O Ministério Público de São Paulo denunciou a influenciadora e bailarina Natacha Horana Silva, conhecida como musa da Gaviões da Fiel, por suspeita de lavagem de dinheiro relacionada à facção criminosa Primeiro Comando da Capital (PCC). A denúncia foi apresentada pelo Grupo de Atuação Especial de Combate ao Crime Organizado (Gaeco) e aponta indícios financeiros, patrimoniais e documentais que, segundo os promotores, indicam a ocultação de bens e movimentação de recursos ilícitos.
Confira os principais pontos que embasaram a denúncia:
➡️ Relacionamento com apontado chefe do PCC
De acordo com o MP, Natacha manteve um relacionamento com Valdeci Alves dos Santos, conhecido como Colorido, identificado como chefe do PCC. Segundo a promotoria, ela integrou o núcleo chamado “Grupo Valdeci – Parentes e Pessoas Próximas”, responsável por movimentar e ocultar valores atribuídos ao líder da facção.

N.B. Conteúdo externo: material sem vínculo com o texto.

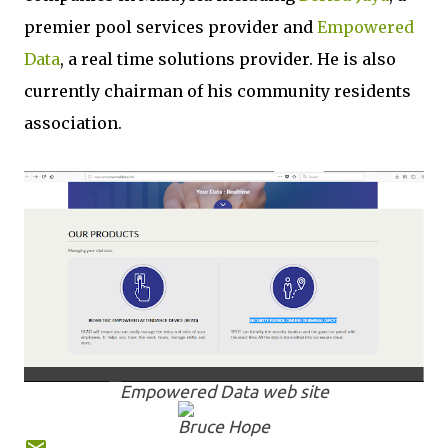
premier pool services provider and
Empowered
Data
, a real time solutions provider. He is also
currently chairman of his community residents
association.
Empowered Data web site
Bruce Hope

➡️ Imóvel e carro de R$ 320 mil pagos em dinheiro vivo
Um dos focos centrais da denúncia é a aquisição de um imóvel e de um veículo Mercedes-Benz avaliado em R$ 320 mil. Os valores, segundo o MP, teriam origem no esquema criminoso liderado por Colorido. O pagamento teria sido feito em dinheiro vivo, dificultando o rastreamento da origem dos recursos. A acusação aponta que Natacha ocultou e dissimulou a propriedade dos bens. O automóvel foi apreendido em 14 de novembro de 2024 durante uma operação da Polícia Civil de São Paulo.
➡️ Pedido de restituição considerado inconsistente
Após a apreensão do carro, a empresa LNS Construtora, Incorporadora e Locação Ltda. apresentou um pedido de restituição, alegando ser a verdadeira proprietária do veículo e que o havia emprestado a Natacha. No entanto, o MP considera a versão inconsistente, uma vez que a documentação apresentada não comprovava a propriedade do automóvel pela empresa.

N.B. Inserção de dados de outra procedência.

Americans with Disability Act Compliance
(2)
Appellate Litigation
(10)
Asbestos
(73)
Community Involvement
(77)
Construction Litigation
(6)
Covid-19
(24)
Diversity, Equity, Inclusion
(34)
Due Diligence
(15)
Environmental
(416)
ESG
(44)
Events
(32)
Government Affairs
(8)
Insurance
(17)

➡️ Movimentação de R$ 15 milhões em dez anos
Outro ponto importante na denúncia são as movimentações financeiras atribuídas a Natacha. Entre 2014 e 2024, ela teria movimentado R$ 15,02 milhões em créditos e débitos. A promotoria destaca um aumento significativo das movimentações entre 2021 e 2023, período em que Colorido estava foragido. Os valores movimentados são considerados incompatíveis com os rendimentos de Natacha como bailarina.
➡️ Repasses de grupo ligado ao esquema
Além do carro, o MP afirma que Natacha e sua mãe teriam recebido mais de R$ 246 mil de integrantes do chamado “Grupo Pará”, que também atuaria na ocultação de dinheiro vinculado a Valdeci.
➡️ Operação Argento e prisão preventiva
A nova denúncia se conecta à operação Argento, que investigou as ligações de Natacha com Colorido. Em 14 de novembro de 2024, a Justiça decretou sua prisão preventiva, e ela ficou detida por quatro meses no presídio feminino de Franco da Rocha, na Grande São Paulo. Natacha já responde a processos por lavagem de dinheiro, enriquecimento ilícito e organização criminosa junto com seu ex-namorado.
O que diz Natacha
Em entrevista, Natacha declarou sua inocência, afirmando que conheceu Valdeci sob outra identidade e que ele se apresentou como proprietário de fazendas de gado. "Eu não cometi nenhum crime. Eles estão me associando com isso, mas meu advogado está provando a minha inocência", afirmou. Segundo ela, a falta de provas levou à sua libertação, e ela confia que a Justiça será feita.
O que diz a defesa
O advogado de Natacha, Daniel Bialski, afirmou que recebeu a denúncia com surpresa e que a defesa não teve acesso total aos autos. Ele sustenta que a acusação repete fatos já investigados no Rio Grande do Norte, configurando violação à proibição de dupla imputação e alegando que Natacha foi injustamente envolvida na investigação apenas por seu relacionamento com uma das pessoas investigadas.